Traveling the Backroads
July 25
169, 14, 218, 56, 63, 8, 50, 87, 3, and W69 – those were the 230-miles of roads that took me from Saint Peter, Minnesota, to Iowa’s Backbone State Park today. And what a delightful day in spite of increasing thunder and lightning – and threatening rain! The pace of travel is slower – 55 mph – and there is so much to see. Several of the roads are designated wildflower scenic byways – and they lived up to their name. Thanks to recent rains, the roadsides were full of color. I love the backroads.
FACTS ABOUT IOWA
bluebirds were once the most common birds in this state
85% of Iowa was once covered with tall grass prairie; now only 1% remains
the black walnut tree is a native Iowa tree
Iowa had 1.5 million acres of wetlands before settlers arrived and drained many of them to make land more suitable for agriculture
Also, before settlement, about 7 million acres of the land was forested; today only 2 million acres remain
THE SPAM MUSEUM
“What’s that sizzling sound I hear?”
“Get up! It’s SPAM and eggs, my dear!”
--Spam print ad from the 1930s
I took a midday driving break at Austin, Iowa, to tour the Spam Museum. Austin is one of two locations for the production of Hormel products. The museum is “16,500 square feet of Spam nirvana.” The entry has a “wall of 3,500 Spam cans.” The displays included a WWII display along with the sign, “GIs made fun of it, but Spam played a crucial role in turning the tide of the war.”
The museum also includes multi-media and inter-active exhibits about the history, old cans, a letter from Eisenhower, along with a puppet show, game show, light show, and much more.
The skies were dark and stormy behind me and on both sides as I drove to Backbone in the northeastern part of the state. I found this lush campground with not much trouble – heading toward the “modern” campsites in order to have an electrical hookup.

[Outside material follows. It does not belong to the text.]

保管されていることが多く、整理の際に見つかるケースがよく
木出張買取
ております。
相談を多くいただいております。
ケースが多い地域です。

The camping area is pretty deserted and it was raining lightly as I drove through to find the best campsite for me. Site 20 looked good, but before I could get backed in and hooked up, the sky cut loose and dumped rain for about 30 minutes.
A ranger came by this evening to alert me to a “severe thunderstorm warning until 1 a.m.” I fell asleep listening to rain on Jeremiah’s roof and remembering a funny story someone emailed about Noah and the “second great flood.” This is a humorous commentary on getting anything built in this day and age. I don’t know who wrote it, but it’s clever.
Noah in 2005
In the year 2005, the Lord came unto Noah, who was now living in the United States, and said, "Once again, the earth has become wicked and over-populated, and I see the end of all flesh before me.

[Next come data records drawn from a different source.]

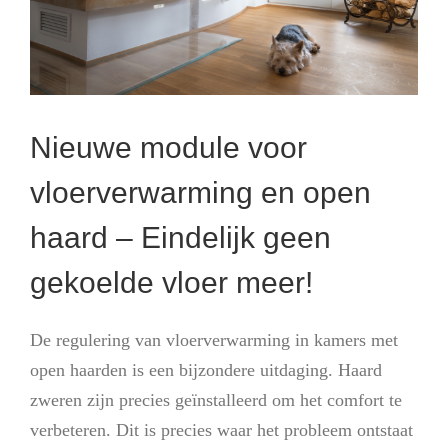
Nieuwe module voor
vloerverwarming en open
haard – Eindelijk geen
gekoelde vloer meer!
De regulering van vloerverwarming in kamers met
open haarden is een bijzondere uitdaging. Haard
zweren zijn precies geïnstalleerd om het comfort te
verbeteren. Dit is precies waar het probleem ontstaat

Build another Ark and save 2 of every living thing along with a few good humans."
He gave Noah the blueprints, saying, "You have 6 months to build the Ark before I will start the unending rain for 40 days and 40 nights."
Six months later, the Lord looked down and saw Noah weeping in his yard - but no Ark. "Noah!" He roared, "I'm about to start the rain! Where is the Ark?"
"Forgive me, Lord," begged Noah, "but things have changed. I needed a building permit. I've been arguing with the inspector about the need for a sprinkler system. My neighbors claim that I've violated the neighborhood zoning laws by building the Ark in my yard and exceeding the height limitations. We had to go to the Development Appeal Board for a decision. ”
Then the Department of Transportation demanded a bond be posted for the future costs of moving power lines and other overhead obstructions, to clear the passage for the Ark's move to the sea. I told them that the sea would be coming to us, but they would hear nothing of it.
”Getting the wood was another problem. There's a ban on cutting local trees in order to save the spotted owl. I tried to convince the environmentalists that I needed the wood to save the owls - but no go! ”
When I started gathering the animals, an animal rights group sued me. They insisted that I was confining wild animals against their will. They argued the accommodation was too restrictive, and it was cruel and inhumane to put so many animals in a confined space. ”
Then the EPA ruled that I couldn't build the Ark until they'd conducted an environmental impact study on your proposed flood. ”
I'm still trying to resolve a complaint with the Human Rights Commission on how many minorities I'm supposed to hire for my building crew. ”
Immigration and Naturalization is checking the green-card status of most of the people who want to work. ”The trades unions say I can't use my sons. They insist I have to hire only Union workers with Ark-building experience. ”
To make matters worse, the IRS seized all my assets, claiming I'm trying to leave the country illegally with endangered species. ”
So, forgive me, Lord, but it would take at least 10 years for me to finish this Ark."
Suddenly the skies cleared, the sun began to shine, and a rainbow stretched across the sky.
Noah looked up in wonder and asked, "You mean you're not going to destroy the world?"
"No," said the Lord. "The government beat me to it.